▸ **WHAT THE EXERCISE ASKS**:
Find the word "Opportunities" in the data. Return every line where it appears.

# # #

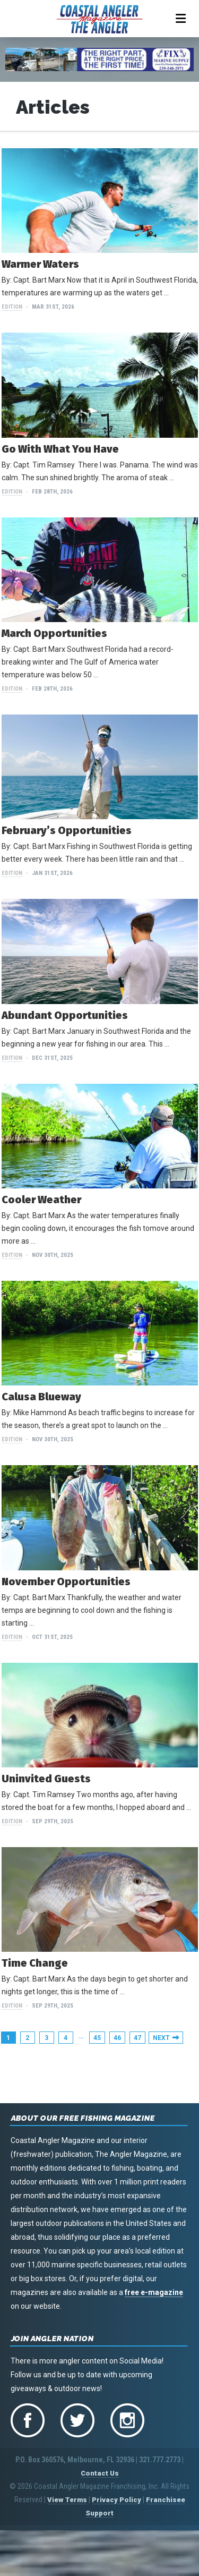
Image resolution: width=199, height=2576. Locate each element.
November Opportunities (66, 1581)
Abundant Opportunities (65, 1015)
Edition (12, 306)
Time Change (35, 1963)
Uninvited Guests (46, 1778)
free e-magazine (154, 2292)
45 (97, 2038)
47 (137, 2038)
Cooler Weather (41, 1199)
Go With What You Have (60, 449)
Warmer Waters (40, 264)
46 (117, 2038)
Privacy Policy (116, 2500)
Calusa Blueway (41, 1396)
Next (161, 2038)
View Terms (67, 2500)
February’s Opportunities (67, 830)
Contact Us (100, 2473)
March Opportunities (54, 633)
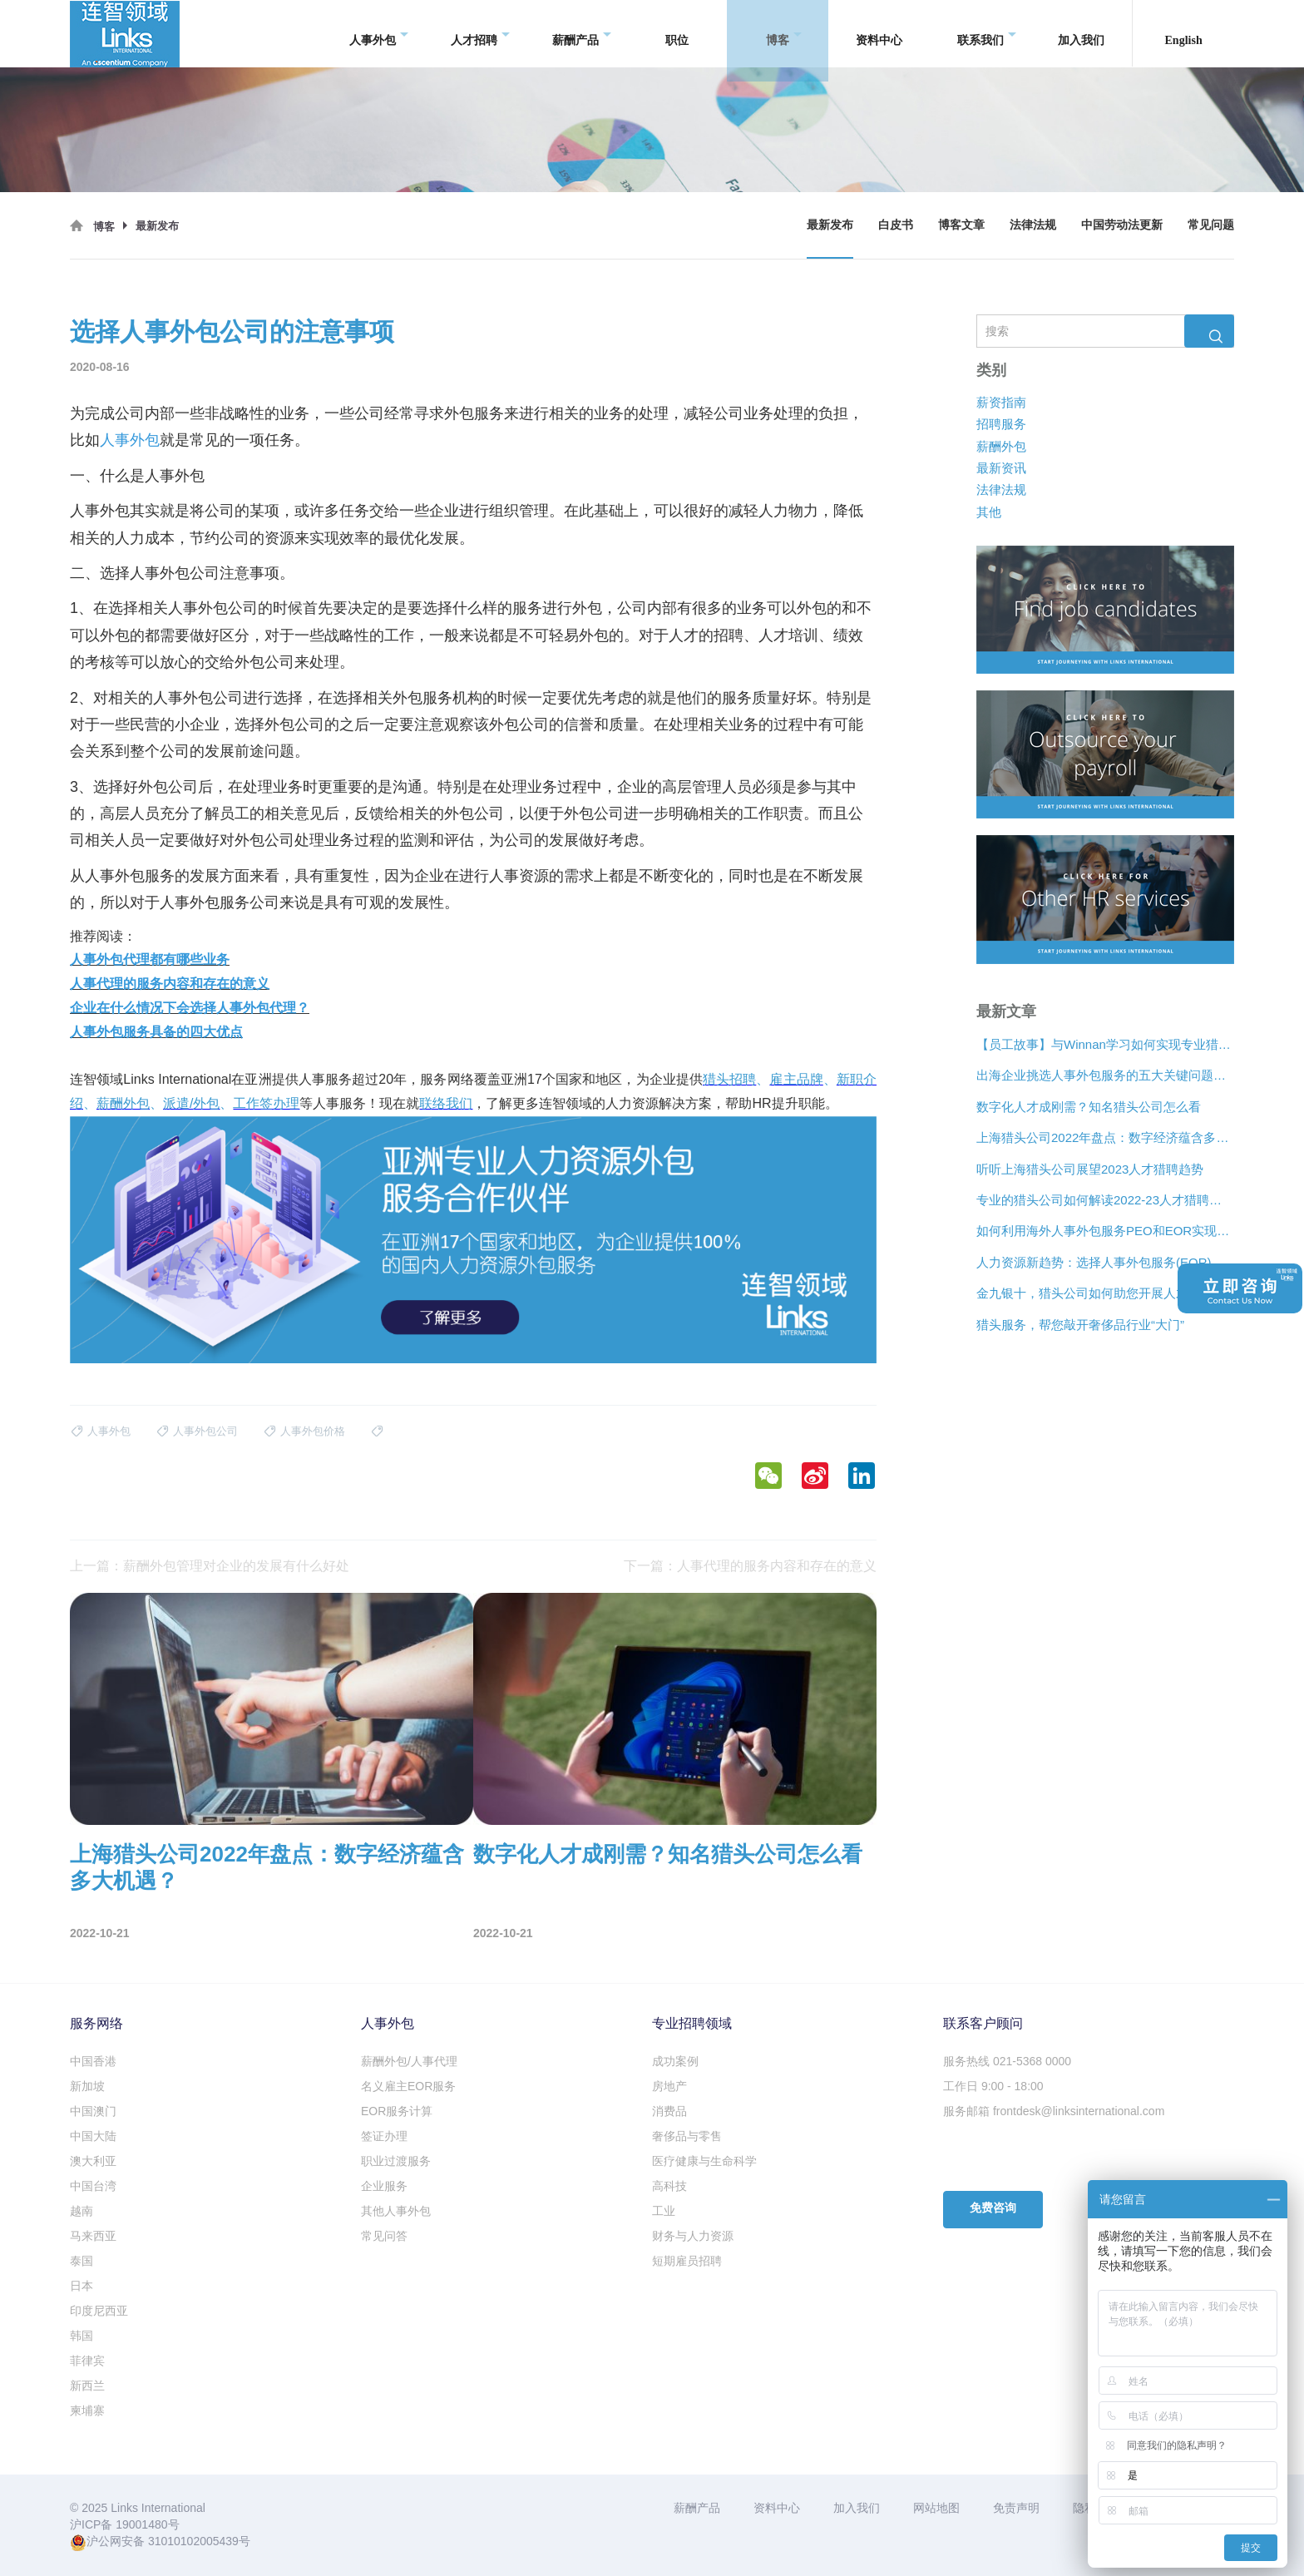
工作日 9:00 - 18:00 (993, 2086)
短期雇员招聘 (687, 2261)
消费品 (669, 2111)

# # #

▸ **OUTPUT FOR THIS TASK**:
November Opportunities (66, 1581)
Abundant Opportunities (65, 1015)
February’s Opportunities (67, 830)
March Opportunities (54, 633)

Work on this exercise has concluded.